4) under H0: beta1 = 0, t follows a t-distribution with n - 2 degrees
of freedom
5) s = t, so both MUST have the same distribution
6) we can also use the result from Hogg & Craig to see that s has a
t-distribution with n - 2 degrees of freedom under H0. Let's use my
quote:

m00> Hogg, R. V., & Craig, A. T. (1995). Introduction to mathematical
m00> statistics (5th ed.).

m00> On pages 478-480, the authors derive the distribution of r
m00> under the bivariate normal assumption and show that
m00> under rho = 0, r * sqrt(n-2)/ sqrt(1-r^2 ) is distributed t(n-2).
m00> Now, on page 480, the authors mention EXPLICITLY that
m00> a careful review of their proof reveals that nowhere was it
m00> necessary to assume that the two variables are bivariate
m00> normal. Only one of the variables must be normal.Under H0: beta1 = 0, then Y = beta0 + 0 X + e. Therefore Y ~ N(beta0,
sigma^2). We see that under H0, Y is normal and not a mixture
distribution. Therefore, s follows a t-distribution with n - 2 degrees
of freedom.

An important point: t (as well as s) only follows a t-distribution with
n - 2 degrees of freedom when beta1 = 0 holds!

7) When we reject H0: beta1 = 0, we automatically reject H0: rho = 0
and vice-versa.

q.e.d.

So, why don't you actually point out where the error is. And don't say:
Y follows a mixture distribution. Under H0, it does not.

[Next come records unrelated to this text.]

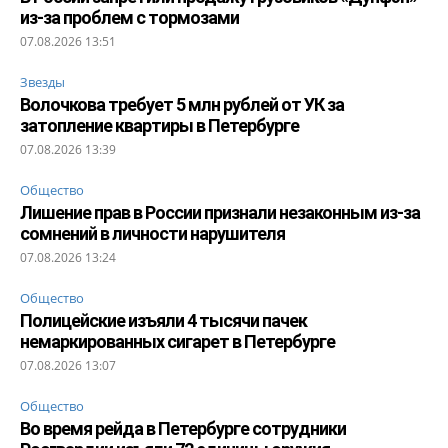
из-за проблем с тормозами
07.08.2026 13:51
Звезды
Волочкова требует 5 млн рублей от УК за
затопление квартиры в Петербурге
07.08.2026 13:39
Общество
Лишение прав в России признали незаконным из-за
сомнений в личности нарушителя
07.08.2026 13:24
Общество
Полицейские изъяли 4 тысячи пачек
немаркированных сигарет в Петербурге
07.08.2026 13:07
Общество
Во время рейда в Петербурге сотрудники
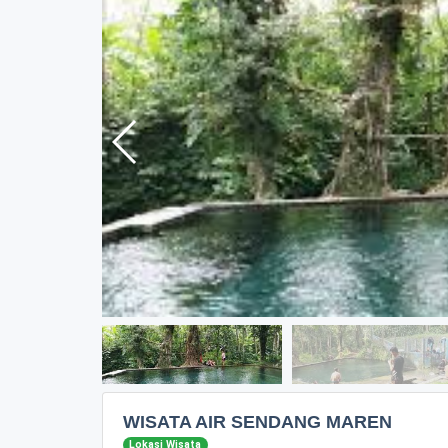
WISATA AIR SENDANG MAREN
Lokasi Wisata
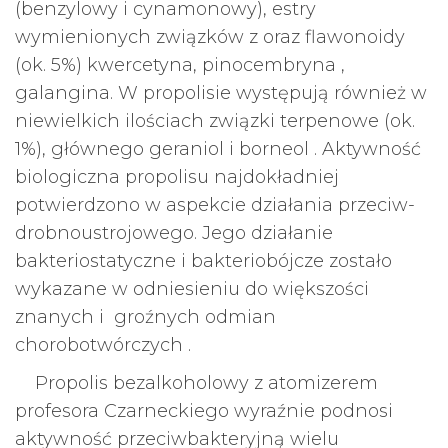
(benzylowy i cynamonowy), estry
wymienionych związków z oraz flawonoidy
(ok. 5%) kwercetyna, pinocembryna ,
galangina. W propolisie występują również w
niewielkich ilościach związki terpenowe (ok.
1%), głównego geraniol i borneol . Aktywność
biologiczna propolisu najdokładniej
potwierdzono w aspekcie działania przeciw-
drobnoustrojowego. Jego działanie
bakteriostatyczne i bakteriobójcze zostało
wykazane w odniesieniu do większości
znanych i groźnych odmian
chorobotwórczych .
Propolis bezalkoholowy z atomizerem
profesora Czarneckiego wyraźnie podnosi
aktywność przeciwbakteryjną wielu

But as I read RF's point, you don't *know* that the *data* support
H0 a priori, so you can't validly run the test to show that it does
*until* you check for normality. Kind of a Catch 22. :-) Your point
about deriving the distribution is moot in the case of the actual
process of doing the data analysis. IOW what you show is true
in theory under a set of assumptions may not be valid if those
assumptions are violated, and you need to test the validity of the
assumptions *before* proceeding. At least that is my reading of
the situation. I'll admit I've only skimmed much of the voluminous
exchange on this topic, in part because so much of it is repetitious
because neither of you are trying (it seems to me) to *understand*
what the other is saying, so I may have missed everyone's point
entirely.

If it would,
then NEITHER t NOR s would have a t-distribution with n - 2 degrees of
freedom. But since s = t, they both have the SAME distribution -- it
just won't be a central t-distribution when H0: beta1 != 0.

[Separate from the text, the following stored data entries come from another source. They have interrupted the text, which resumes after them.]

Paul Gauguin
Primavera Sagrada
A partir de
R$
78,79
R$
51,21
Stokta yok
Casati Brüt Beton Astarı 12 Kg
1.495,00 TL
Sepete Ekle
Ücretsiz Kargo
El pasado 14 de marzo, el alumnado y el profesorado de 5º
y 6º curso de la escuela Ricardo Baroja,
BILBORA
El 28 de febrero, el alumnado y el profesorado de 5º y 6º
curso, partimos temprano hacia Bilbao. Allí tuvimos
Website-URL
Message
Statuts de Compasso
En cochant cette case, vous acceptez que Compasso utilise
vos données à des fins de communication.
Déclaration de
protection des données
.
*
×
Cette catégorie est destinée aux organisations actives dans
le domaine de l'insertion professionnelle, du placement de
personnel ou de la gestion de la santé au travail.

In fact, that's the whole idea of hypothesis testing:

(a) Assume H0 holds.

(b) Derive the distribution of the test statistic UNDER THE ASSUMPTION
THAT H0 holds (and Y is normal under that assumption).

(c) Then obtain data,

And here is where it seems to me you need:
(c-1) Test that the data satisfies the requirements of the
hypothesis test.

calculate the test statistic in the sample, and
see where the observed test statistic falls with respect to the
critical bounds according to the distribution under H0.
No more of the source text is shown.